Le « Sommet » du siècle et la masse du peuple

RETOUR AUX ANCIENNES PRATIQUES DU REGIME EYADEMA !

Sommes-nous entrain de revivre les pratiques politiques du régime Eyadema ?

L’article ci-dessous intitulé  Le «Sommet» du siècle et la masse du peuple est parvenu à la Rédaction du site de la CDPA-BT ce 8 octobre 2016. Nous nous faisons le devoir de le publier pour permettre à l’opinion d’avoir un éventail le plus large possible des réactions au sujet de ce « Sommet ».

Les opinions émises dans ce document n’engagent que son auteur. Elles ne constituent en aucune manière une position officielle de la CDPA-BT.

La Rédaction

Le « Sommet » du siècle et la masse du peuple

Le «Sommet» va s’ouvrir dans 48 heures. Elle se tient du 10 au 15 octobre. Lomé va être en fête comme on n’en a plus jamais vu depuis des années. La rentrée scolaire programmée pour 26 septembre est reportée au 17 octobre. Rien ne doit venir perturber la grand’messe. Le Togo renoue avec un passé que beaucoup ont cru révolu.

Une publicité monstre a envahi tout le pays depuis plusieurs mois déjà. Ce que nous autres, le commun du peuple, en avons retenu est que l’argent va couler à flot tout au long des 5 jours où le «Sommet» va occuper le pays. Et sans doute après. Chacun des 3000 invités étrangers en apportera à gogo. Les hôtels de haut standing, les restaurants chics, les taxis, les woleyia (les taxis motos)… Tout ce monde va en ramasser à foison.

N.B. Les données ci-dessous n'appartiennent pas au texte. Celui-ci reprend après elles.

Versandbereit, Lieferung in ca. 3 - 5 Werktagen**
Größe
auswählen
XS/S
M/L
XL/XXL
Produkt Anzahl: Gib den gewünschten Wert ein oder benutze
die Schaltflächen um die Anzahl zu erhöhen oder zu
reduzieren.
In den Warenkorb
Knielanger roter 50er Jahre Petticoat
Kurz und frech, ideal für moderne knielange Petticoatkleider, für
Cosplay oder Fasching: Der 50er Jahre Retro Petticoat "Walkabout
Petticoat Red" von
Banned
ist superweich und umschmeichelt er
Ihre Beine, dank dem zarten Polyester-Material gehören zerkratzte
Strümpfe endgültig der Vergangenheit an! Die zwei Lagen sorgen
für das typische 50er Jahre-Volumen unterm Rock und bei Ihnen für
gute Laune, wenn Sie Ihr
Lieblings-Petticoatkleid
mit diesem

On va même, semble-t-il, nous apporter un grand bateau-hôtel de luxe, qu’on nous placera sur notre grand océan ; car, on estime que nos hôtels de luxe ne sont pas encore suffisamment luxueux pour les invités de marque qui nous apporteront de l’argent à gogo. Nous devons en être reconnaissants et remercier Dieu le Père. Chaque Togolais, y compris bien entendu le paysan de Mandouri, de Yotokope et d’ailleurs sur le territoire doit se plier en quatre pour recevoir nos illustres hôtes comme il se doit. Ce sommet du siècle, c’est en plus pour le développement. Et le développement, c’est pour tous (dit-on).

On a peut-être pensé à l’animation pour mettre nos hôtes en joie comme dans les grandes occasions d’autrefois. Dans ce cas, nous chanterons et nous danserons dans la salle de conférence. « Eyadema oye ! Oye !!! Agbé woèzu alafia!!!» Dommage que nos animateurs distingués d’autrefois ne sont plus de ce monde. Mais nous avons sûrement des ressources. Il suffira de les activer.

L’événement est historique on vous dit ! Bien plus historique que les Lomé 1 ou autres grand’messes du passé. Il mérite donc de la part de nos journalistes locaux un langage spécial. Pas question de raconter n’importe quoi, ou d’écrire n’importe quoi sur le «Sommet». On a donc réuni ces hommes de presse en séminaire pour leur apprendre le langage approprié pour la circonstance. C’est sérieux ! Gare aux brebis égarées. De toute façon, pas de souci. A l’exception peut-être de deux ou trois galeux incorrigibles, le reste du troupeau des journalistes est déjà acquis à la grande cause. Ils se sont mis à chanter « l’économie bleue » depuis des mois déjà, et à faire joyeusement « la promotion » du « Sommet » dans un concert de louanges remarqué. C’est dans le sang on vous dit !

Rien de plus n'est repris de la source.